PROVIDED DATA
------------------------------------------------------------

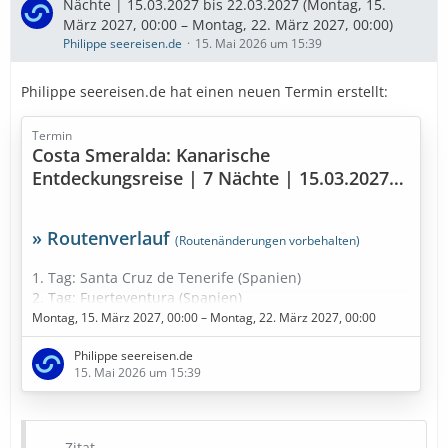
Nächte | 15.03.2027 bis 22.03.2027 (Montag, 15.
Ausflugstipps
…
März 2027, 00:00 – Montag, 22. März 2027, 00:00)
Philippe seereisen.de
15. Mai 2026 um 15:39
Philippe seereisen.de hat einen neuen Termin erstellt:
Termin
Costa Smeralda: Kanarische
Entdeckungsreise | 7 Nächte | 15.03.2027
bis 22.03.2027
» Routenverlauf
(Routenänderungen vorbehalten)
1. Tag: Santa Cruz de Tenerife (Spanien)
2. Tag: Fuerteventura (Spanien)
3. Tag: Seetag
Montag, 15. März 2027, 00:00 – Montag, 22. März 2027, 00:00
4. Tag: Funchal - Madeira (Portugal)
Philippe seereisen.de
5. Tag: Am dunkelsten Punkt im Kanarische Meernien
15. Mai 2026 um 15:39
(Spanien)
6. Tag: Santa Cruz de La Palma (Spanien)
7. Tag: Gran Canaria (Spanien)
8. Tag: Santa Cruz de Tenerife (Spanien)
Zitat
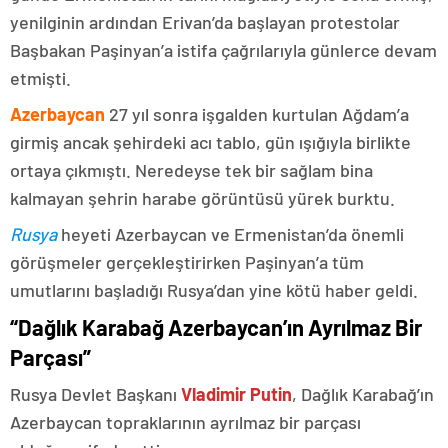
yenilginin ardından Erivan’da başlayan protestolar
Başbakan Paşinyan’a istifa çağrılarıyla günlerce devam
etmişti.
Azerbaycan
27 yıl sonra işgalden kurtulan Ağdam’a
girmiş ancak şehirdeki acı tablo, gün ışığıyla birlikte
ortaya çıkmıştı. Neredeyse tek bir sağlam bina
kalmayan şehrin harabe görüntüsü yürek burktu.
Rusya
heyeti Azerbaycan ve Ermenistan’da önemli
görüşmeler gerçekleştirirken Paşinyan’a tüm
umutlarını başladığı Rusya’dan yine kötü haber geldi.
“Dağlık Karabağ Azerbaycan’ın Ayrılmaz Bir
Parçası”
Rusya Devlet Başkanı
Vladimir Putin
, Dağlık Karabağ’ın
Azerbaycan topraklarının ayrılmaz bir parçası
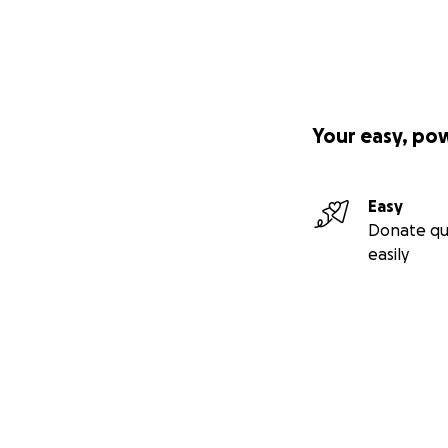
Your easy, po
Easy
Donate qu
easily
Secondary menu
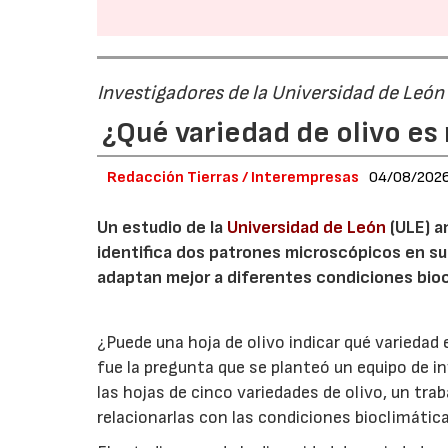
Investigadores de la Universidad de León
¿Qué variedad de olivo es 
Redacción Tierras / Interempresas
04/08/202
Un estudio de la
Universidad de León
(ULE) a
identifica dos patrones microscópicos en su
adaptan mejor a diferentes condiciones bioc
¿Puede una hoja de olivo indicar qué variedad
fue la pregunta que se planteó un equipo de i
las hojas de cinco variedades de olivo, un trab
relacionarlas con las condiciones bioclimáticas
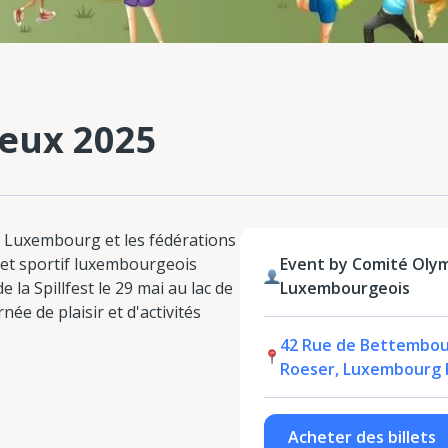
jeux 2025
de Luxembourg et les fédérations
 et sportif luxembourgeois
Event by Comité Olym
 la Spillfest le 29 mai au lac de
Luxembourgeois
ée de plaisir et d'activités
42 Rue de Bettembou
Roeser, Luxembourg 
Acheter des billets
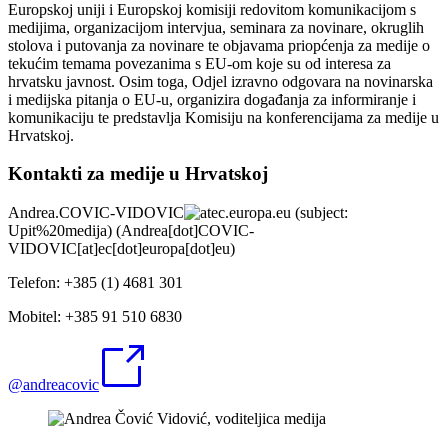
Europskoj uniji i Europskoj komisiji redovitom komunikacijom s
medijima, organizacijom intervjua, seminara za novinare, okruglih
stolova i putovanja za novinare te objavama priopćenja za medije o
tekućim temama povezanima s EU-om koje su od interesa za
hrvatsku javnost. Osim toga, Odjel izravno odgovara na novinarska
i medijska pitanja o EU-u, organizira događanja za informiranje i
komunikaciju te predstavlja Komisiju na konferencijama za medije u
Hrvatskoj.
Kontakti za medije u Hrvatskoj
Andrea
.
COVIC-VIDOVIC
ec
.
europa
.
eu
(subject:
Upit%20medija)
(Andrea[dot]COVIC-
VIDOVIC[at]ec[dot]europa[dot]eu)
Telefon: +385 (1) 4681 301
Mobitel: +385 91 510 6830
@andreacovic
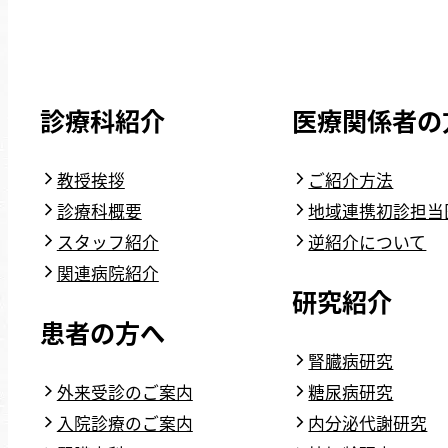
診療科紹介
医療関係者の
教授挨拶
ご紹介方法
診療科概要
地域連携初診担当
スタッフ紹介
逆紹介について
関連病院紹介
研究紹介
患者の方へ
腎臓病研究
外来受診のご案内
糖尿病研究
入院診療のご案内
内分泌代謝研究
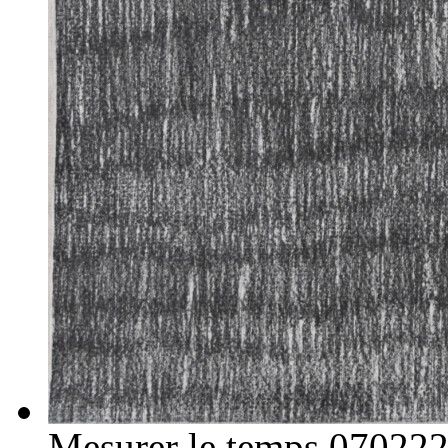
Mesurer le temps 07022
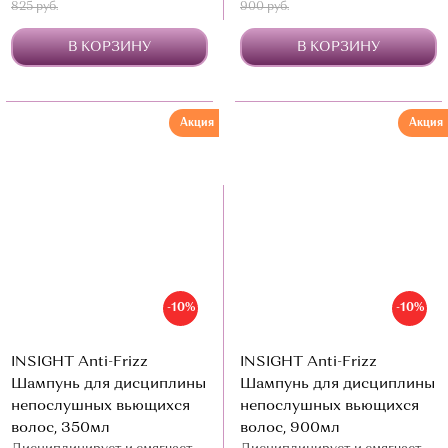
825 руб.
900 руб.
В КОРЗИНУ
В КОРЗИНУ
Акция
Акция
-10%
-10%
INSIGHT Anti-Frizz
INSIGHT Anti-Frizz
Шампунь для дисциплины
Шампунь для дисциплины
непослушных вьющихся
непослушных вьющихся
волос, 350мл
волос, 900мл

------------------------------------------------------------

ASSIGNMENT
The answer should consist of every line above in which "novinare" appears.

WRITTEN ANSWER
medijima, organizacijom intervjua, seminara za novinare, okruglih
stolova i putovanja za novinare te objavama priopćenja za medije o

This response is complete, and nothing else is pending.